El lento prolongamiento de su estado de inmovilidad puso de manifiesto que Bonaria pertenecía a esa raza de viejos destinada a apagarse lentamente, y si bien para don Frantziscu Pisu disponer de tiempo para reflexionar y pedir perdón por los pecados propios sería una bendición, a buen seguro que para la anciana acabadora no era así. El cura fue a visitarla un par de veces y masculló sobre su cuerpo paralizado una serie de jaculatorias en latín que sólo conocía a medias.

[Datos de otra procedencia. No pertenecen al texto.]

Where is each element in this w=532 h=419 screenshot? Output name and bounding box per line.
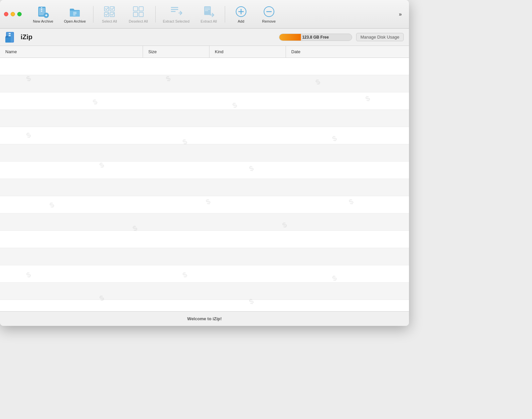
extract-all-icon: [202, 5, 215, 18]
col-header-date: Date: [286, 46, 409, 58]
remove-icon: [263, 5, 275, 18]
svg-rect-15: [133, 7, 138, 11]
toolbar: New Archive Open Archive: [0, 0, 409, 29]
svg-rect-7: [46, 14, 47, 16]
table-row[interactable]: [0, 92, 409, 110]
select-all-icon: [103, 5, 116, 18]
deselect-all-label: Deselect All: [129, 19, 148, 23]
disk-usage-fill: [279, 34, 301, 41]
svg-rect-36: [9, 35, 11, 36]
extract-all-button[interactable]: Extract All: [196, 4, 222, 25]
table-row[interactable]: [0, 248, 409, 265]
extract-all-label: Extract All: [200, 19, 217, 23]
toolbar-divider-2: [155, 6, 156, 23]
svg-rect-26: [205, 10, 208, 11]
maximize-button[interactable]: [17, 12, 22, 16]
col-header-kind: Kind: [209, 46, 286, 58]
new-archive-button[interactable]: New Archive: [28, 4, 58, 25]
deselect-all-icon: [132, 5, 145, 18]
add-icon: [235, 5, 247, 18]
extract-selected-icon: [170, 5, 183, 18]
window-controls: [4, 12, 22, 16]
manage-disk-button[interactable]: Manage Disk Usage: [356, 33, 404, 41]
table-header: Name Size Kind Date: [0, 46, 409, 58]
table-row[interactable]: [0, 283, 409, 300]
svg-rect-2: [41, 7, 42, 8]
minimize-button[interactable]: [11, 12, 15, 16]
table-row[interactable]: [0, 213, 409, 231]
file-list: $$$$$$$$$$$$$$$$$$$$$$$$$$: [0, 58, 409, 311]
deselect-all-button[interactable]: Deselect All: [124, 4, 152, 25]
svg-rect-10: [73, 15, 75, 15]
app-footer: Welcome to iZip!: [0, 311, 409, 326]
svg-rect-17: [133, 12, 138, 17]
table-row[interactable]: [0, 300, 409, 311]
select-all-label: Select All: [102, 19, 117, 23]
svg-rect-8: [73, 12, 76, 13]
disk-usage-text: 123.8 GB Free: [302, 35, 329, 40]
svg-rect-24: [205, 8, 210, 8]
overflow-button[interactable]: »: [396, 10, 405, 19]
svg-rect-4: [41, 11, 42, 12]
remove-button[interactable]: Remove: [256, 4, 282, 25]
add-label: Add: [238, 19, 244, 23]
footer-text: Welcome to iZip!: [187, 316, 222, 321]
table-row[interactable]: [0, 144, 409, 162]
app-logo-icon: [5, 31, 17, 43]
svg-rect-20: [171, 9, 178, 10]
close-button[interactable]: [4, 12, 8, 16]
col-header-size: Size: [143, 46, 209, 58]
svg-rect-3: [41, 9, 42, 10]
toolbar-items: New Archive Open Archive: [28, 4, 405, 25]
svg-rect-13: [104, 12, 109, 17]
toolbar-divider-1: [93, 6, 93, 23]
svg-rect-35: [9, 33, 11, 34]
table-row[interactable]: [0, 127, 409, 144]
overflow-icon: »: [399, 11, 402, 17]
extract-selected-label: Extract Selected: [163, 19, 190, 23]
remove-label: Remove: [262, 19, 276, 23]
open-archive-button[interactable]: Open Archive: [59, 4, 90, 25]
table-row[interactable]: [0, 162, 409, 179]
svg-rect-18: [139, 12, 143, 17]
table-row[interactable]: [0, 58, 409, 75]
select-all-button[interactable]: Select All: [96, 4, 123, 25]
svg-rect-12: [110, 7, 114, 11]
svg-rect-39: [6, 36, 8, 38]
new-archive-icon: [37, 5, 50, 18]
svg-rect-25: [205, 9, 210, 10]
extract-selected-button[interactable]: Extract Selected: [158, 4, 194, 25]
new-archive-label: New Archive: [33, 19, 53, 23]
app-name: iZip: [21, 33, 33, 41]
app-header-right: 123.8 GB Free Manage Disk Usage: [279, 33, 404, 41]
table-row[interactable]: [0, 265, 409, 283]
app-logo: iZip: [5, 31, 33, 43]
table-row[interactable]: [0, 75, 409, 92]
svg-rect-19: [171, 7, 178, 8]
table-row[interactable]: [0, 179, 409, 196]
table-row[interactable]: [0, 196, 409, 213]
svg-rect-21: [171, 11, 176, 12]
table-row[interactable]: [0, 231, 409, 248]
table-row[interactable]: [0, 110, 409, 127]
open-archive-label: Open Archive: [64, 19, 86, 23]
add-button[interactable]: Add: [228, 4, 254, 25]
svg-rect-16: [139, 7, 143, 11]
open-archive-icon: [68, 5, 81, 18]
col-header-name: Name: [0, 46, 143, 58]
toolbar-divider-3: [225, 6, 225, 23]
svg-rect-11: [104, 7, 109, 11]
svg-rect-14: [110, 12, 114, 17]
svg-rect-9: [73, 13, 76, 14]
disk-usage-bar: 123.8 GB Free: [279, 34, 352, 41]
app-header: iZip 123.8 GB Free Manage Disk Usage: [0, 29, 409, 46]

Bonaria apreció su buena voluntad y lo dejó hacer, pero cuando se hubo ido consiguió transmitirle a Maria su deseo de no volver a recibir al sacerdote.
Con el tiempo, las visitas de los curiosos también se espaciaron, y para atender a Bonaria sólo quedó Maria, ayudada de vez en cuando por las manos expertas de Giannina Bastíu. La anciana adelgazaba, pero aun así levantarla de la cama era lo más complicado, porque la fragilidad de sus huesos era tal que había riesgo de fractura simplemente por presionar un poco más de lo habitual al cogerla.
* * *
Transcurrió casi un año de aquel languidecer, antes de que Bonaria empezase a agonizar sin haber dicho a Maria una sola palabra de lo que tenían pendiente. Aunque su mente seguía lúcida, sus ojos eran los únicos que podían expresarse. Pero después de tanto tiempo, la joven ni siquiera necesitaba un gesto para comprender qué necesitaba. Dormía con ella en la habitación y se levantaba varias veces por la noche para comprobar si estaba viva, y en cuanto recibía una señal de confirmación, por mínima que fuera, volvía a tranquilizarse en su catre.
Fue durante una de esas noches cuando Bonaria Urrai se puso a gritar; no eran exactamente gritos, pero los gemidos que profería tenían un tono de violenta desesperación. Maria se levantó de su cama y enseguida comprendió que lo que la anciana quería no era agua. En las últimas semanas los dolores se habían agudizado y su cuerpo se había vuelto tan delicado que un simple masaje habría bastado para desmenuzar los huesos, ya en extremo frágiles. Sufría mucho, y si bien hasta aquel momento se había quejado poco, ahora parecía no aguantar más; sus pupilas dilatadas buscaban el rostro de Maria con famélica desesperación. La joven descubrió que era menos fuerte de lo que siempre había creído. Los sonidos que emitía la anciana la atormentaban, a tal punto que la primera noche se vio obligada a salir de la habitación para no oír los estertores. La segunda noche, en cambio, hizo acopio de valor para quedarse y trató de calmarla, aunque en vano; la tercera lloró sola en su catre. Bonaria la oyó con claridad y gimió tan fuerte que la otra creyó que moriría de agotamiento, y casi deseó que así fuera, pero por la mañana la anciana seguía dolorosamente viva. Tras dos semanas de aquella tortura, Maria empezó a entender a qué se refería Bonaria cuando tres años antes le había dicho: «Nunca digas de esta agua no beberé».